C’è una Testa di Pazzo in più a vegliare sulla nostra sana follia. Roberto Freak Antoni ha scelto di andare in tour su un altro pianeta. In fin dei conti questo, di pianeta, gli è sempre stato un po’ stretto.

La cover di "Dio ci deve delle spiegazioni", ultimo lavoro degli Skiantos

La cover di “Dio ci deve delle spiegazioni”, ultimo lavoro degli Skiantos

Lo ha costantemente preso a mazzate. L’ultimo disco degli Skiantos, Dio ci deve delle spiegazioni, è del 2009. Si vede che Roberto si è stufato di aspettare e quelle spiegazioni è andato a prendersele direttamente dal… principale. L’intervista che potete leggere è l’ultima che gli ho fatto. Tra “polli” e “sbarbine” ci mancherà. Più di quanto ora, a botta calda, possiamo immaginare. Ciao amico Freak, è stato bello, di tanto in tanto, sfiorare un “pessimissimo” come te!

Quando i conti non tornano, dal punto di vista umano, la cosa più semplice è rivolgersi direttamente al Cielo perché “Dio ci deve delle spiegazioni”. In particolare ci dovrebbe spiegare perché ci è stata affidata questa vita e quale è la nostra missione su questo pianeta. Intorno a questi due dubbi cosmici ruota “Dio ci deve delle spiegazioni”, l’album che dopo cinque anni di assenza e 35 anni di storia, rilancia gli Skiantos. E, come l’economia insegna, a un disco segue un tour: il “Fogna Tour”.

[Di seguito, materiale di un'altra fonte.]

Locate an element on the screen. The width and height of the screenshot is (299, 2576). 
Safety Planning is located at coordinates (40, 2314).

Roberto Freak Antoni e Fabio Dandy Bestia Testoni sono solo un pelino appesantiti, ma c’è da scommettere che a fine tour si ritroveranno un fisico da tronista. Ciò che il tempo non scalfisce è l’ironia. Perché scavallato il mezzo secolo di vita, l’esperienza prevale sull’ideale: “Noi siamo dei bastian contrari –raccontano- e ciò significa che se le rockstar sfasciano le stanze degli hotel, noi siamo le star buone. Uno dei temi più dibattuti oggi riguarda le droghe? Noi le abbiamo trattate quando solo pensarci era da scomunica. Piace il suono distorto delle chitarre? Fantastico, ci ingegniamo a scovare nuovi suoni acustici. La nostra ironia lascia tracce e insinua dubbi”.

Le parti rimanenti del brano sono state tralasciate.